I don’t think this one is going to stay a mystery after the halfway point, but let’s see how it goes. I have some lapis lazuli chip beads from when I made necklaces from my lampwork. I’m not doing much jewelry-making recently, and some of those lapis chips were drilled pretty badly (certainly not fit for durable jewelry!), so I’ve decided to cull the bad ones. Bad beads are those with holes so close to an edge or corner that they’re likely to break during use. Here’s my pile of bad beads:
You can just barely see the bronz-ey tone of pyrite bits on the edges of some of them. Too bad they failed as beads (for them, anyway!). Next step – destroy them. Someone messed them up, and I’m going to mess them up worse. Summon the hammer!
I more than doubled the size of the pile of beads by going back through the “good” beads a second time. I had heard I would lose a lot in the processing, and wanted to make sure I had enough. I grabbed a flat chunk of metal, a rag, and the beads, placing the rag down first, then the metal, then the beads, then another layer of the rag. I then whacked everything with a hammer until I had mid-sized granules of lapis, mixed with fine dust, and everything in between. It was now that I began to notice the sulphurous odour of the lapis.
It was only once I had smashed all the beads that I learned lapis was not as simple to process as just a physical separation. Lapis contains pyrite, sodalite, and more, and the only part we care to keep is the highly-pigmented lazurite. Processing would involve rosin, beeswax, and gum mastic, at minimum, or other ingredients with rosin and beeswax. Lucky for me, I have a strong allergy to rosin, both touch and breathing. I also have allergies to some things on rubber/nitrile gloves. Oh dear.

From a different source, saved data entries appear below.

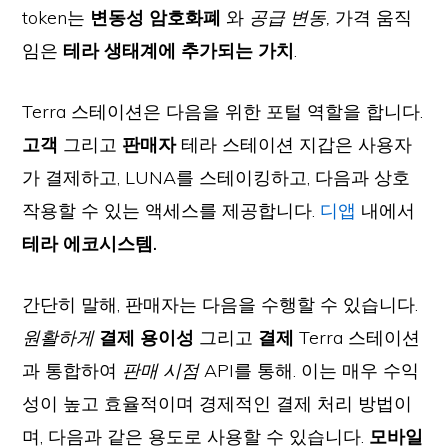
token는
변동성 암호화폐
와
공급 변동,
가격 움직
임은
테라 생태계에 추가되는 가치
.
Terra 스테이션은 다음을 위한 포털 역할을 합니다.
고객
그리고
판매자
테라 스테이션 지갑은 사용자
가 결제하고, LUNA를 스테이킹하고, 다음과 상호
작용할 수 있는 액세스를 제공합니다.
디앱
내에서
테라 에코시스템.
간단히 말해, 판매자는 다음을 수행할 수 있습니다.
원활하게
결제 용이성
그리고
결제
Terra 스테이션
과 통합하여
판매 시점
API를 통해. 이는 매우 수익
성이 높고 효율적이며 경제적인 결제 처리 방법이
며, 다음과 같은 용도로 사용할 수 있습니다.
모바일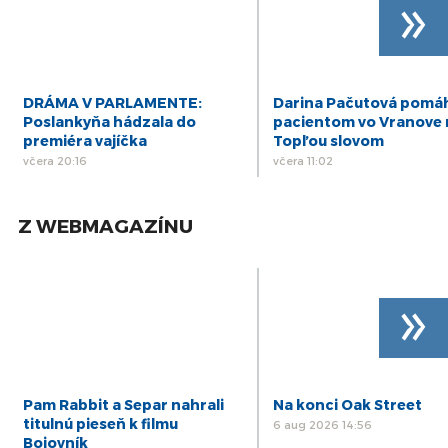
»
DRÁMA V PARLAMENTE:
Darina Pačutová pomá
Poslankyňa hádzala do
pacientom vo Vranove
premiéra vajíčka
Topľou slovom
včera 20:16
včera 11:02
Z WEBMAGAZÍNU
»
Pam Rabbit a Separ nahrali
Na konci Oak Street
titulnú pieseň k filmu
6 aug 2026 14:56
Bojovník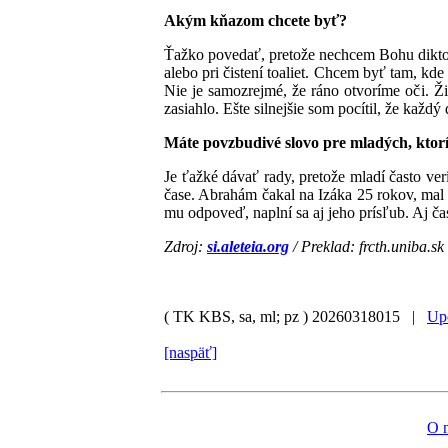
Akým kňazom chcete byť?
Ťažko povedať, pretože nechcem Bohu dikto
alebo pri čistení toaliet. Chcem byť tam, kd
Nie je samozrejmé, že ráno otvoríme oči. 
zasiahlo. Ešte silnejšie som pocítil, že každý
Máte povzbudivé slovo pre mladých, ktorí
Je ťažké dávať rady, pretože mladí často ver
čase. Abrahám čakal na Izáka 25 rokov, mal
mu odpoveď, naplní sa aj jeho prísľub. Aj čas 
Zdroj:
si.aleteia.org
/ Preklad: frcth.uniba.sk
( TK KBS, sa, ml; pz )
20260318015 |
Upo
[naspäť]
O 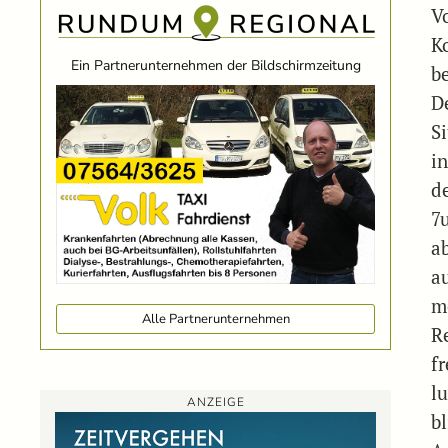
V
K
Ein Partnerunternehmen der Bildschirmzeitung
b
D
S
i
d
7
a
a
m
Alle Partnerunternehmen
R
f
l
ANZEIGE
b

I decided to get started grinding, even if I wasn’t yet sure how I would do the separation. To avoid having lapis dust everywhere, I ground the lapis with a granite stone in a metal mixing bowl, with about 1 cm of water in the bottom. While grinding, the sulphur smell got even stronger, but was never overpowering.
When the water got too saturated with floating pigment, I levigated and poured it off, a few times, and then began grinding again. Levigating involves adding water, stirring, and allowing to sit for a minimum of ten seconds to allow coarser materials to settle out, leaving the fines in solution. The fine particles can then be poured off with the water. The larger, front bowl contained my first pour, and the smaller bowl at back contained my second and third pours, which contained slightly coarser material than the first pour.
Beside the bowls can be seen a magnet. Hoping to find some other way to separate some of the pigment (because of my allergy), I tried to attract the dark iron pyrite with a magnet. It somewhat worked. Lots of dark scum attached itself to the two ends. It left the mixtures much less grey, though still too grey for use.
As I worked the lapis, the overall consistency got finer and finer, though there were still large pieces. The bowl got nicely scratched, too.